Simulation on the effects of non-point source pollution in Qingjiang River basin based on SWAT model and GIS

Abstract

Assessment of the pollution of water bodies from non-point sources (NPS) is a complex data-requiring and time-consuming task. The accuracy of NPS pollution models depends to a great extent on how well model input parameters describe the relevant characteristics of the watershed. It is assumed that promoting the precision of input parameters affects the simulation results of runoff, sediment and nutrients yield from the entire watershed. An integration of simulating model with GIS technique is one of the most efficient methods to NPS pollution quantified research at present. In this study, the basic database, which includes DEM, soil and landuse map, climate data, and land management data, were established for the study purpose using GIS. The generation and formation of non-point source pollution involves great uncertainty, and this uncertainty makes monitoring and controlling pollution very difficult. Understanding the main parameters that affect NPS pollution uncertainty is necessary to provide the basis for the planning and design of control measures. Based on the results of parameter sensitivity analysis, the sensitive parameters of Soil and Water Assessment Tool (SWAT) model were identified, and then model parameters related to stream flow and nutrient loadings were calibrated and validated by the observed value, and the simulation showed that the simulated values were reasonably comparable to the observed data, suggesting the validity of SWAT model.
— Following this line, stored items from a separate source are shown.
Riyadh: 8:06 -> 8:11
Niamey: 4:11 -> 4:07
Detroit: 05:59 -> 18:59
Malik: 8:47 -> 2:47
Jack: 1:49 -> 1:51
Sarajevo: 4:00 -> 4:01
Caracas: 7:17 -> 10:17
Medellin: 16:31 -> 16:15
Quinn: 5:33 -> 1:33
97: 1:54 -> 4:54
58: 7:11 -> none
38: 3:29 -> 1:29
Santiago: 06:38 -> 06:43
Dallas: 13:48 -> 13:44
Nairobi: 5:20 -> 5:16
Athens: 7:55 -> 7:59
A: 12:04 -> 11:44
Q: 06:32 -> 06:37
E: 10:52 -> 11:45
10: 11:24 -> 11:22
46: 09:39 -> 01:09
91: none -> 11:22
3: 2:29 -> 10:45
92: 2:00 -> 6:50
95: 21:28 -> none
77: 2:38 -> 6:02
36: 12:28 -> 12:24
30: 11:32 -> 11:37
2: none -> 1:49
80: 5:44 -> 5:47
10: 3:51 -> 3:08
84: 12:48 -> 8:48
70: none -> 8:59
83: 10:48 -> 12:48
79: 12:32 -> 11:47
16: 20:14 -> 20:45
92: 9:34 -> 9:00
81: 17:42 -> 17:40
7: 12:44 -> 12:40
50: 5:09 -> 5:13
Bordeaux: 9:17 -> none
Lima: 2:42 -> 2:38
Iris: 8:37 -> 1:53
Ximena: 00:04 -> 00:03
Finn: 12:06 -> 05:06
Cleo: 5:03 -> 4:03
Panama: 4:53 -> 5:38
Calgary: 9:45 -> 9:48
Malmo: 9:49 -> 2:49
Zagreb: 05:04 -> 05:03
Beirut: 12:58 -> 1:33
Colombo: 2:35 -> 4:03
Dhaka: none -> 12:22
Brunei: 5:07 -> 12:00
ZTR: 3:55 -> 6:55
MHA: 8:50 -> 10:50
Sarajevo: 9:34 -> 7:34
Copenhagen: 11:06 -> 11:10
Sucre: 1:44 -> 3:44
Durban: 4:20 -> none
The spatial-temporal distribution features of NPS pollution in the Qingjiang River basin (a case study of this paper which is one main branch of Yangtze River basin in Three Gorges Project area) were revealed. NPS pollution mainly takes place in flood season. The critical risk areas of soil erosion were identified. Stream flow and nutrient loadings (including total nitrogen (TN) and total phosphorus (TP)) in Qingjiang River Basin were simulated. The surface runoff and nutrient yield results indicated that the average annual runoff and output of TN and TP provides better understanding on stream flow and nutrient loadings responding to variations of land use conditions, agricultural tillage operation and natural rainfall etc.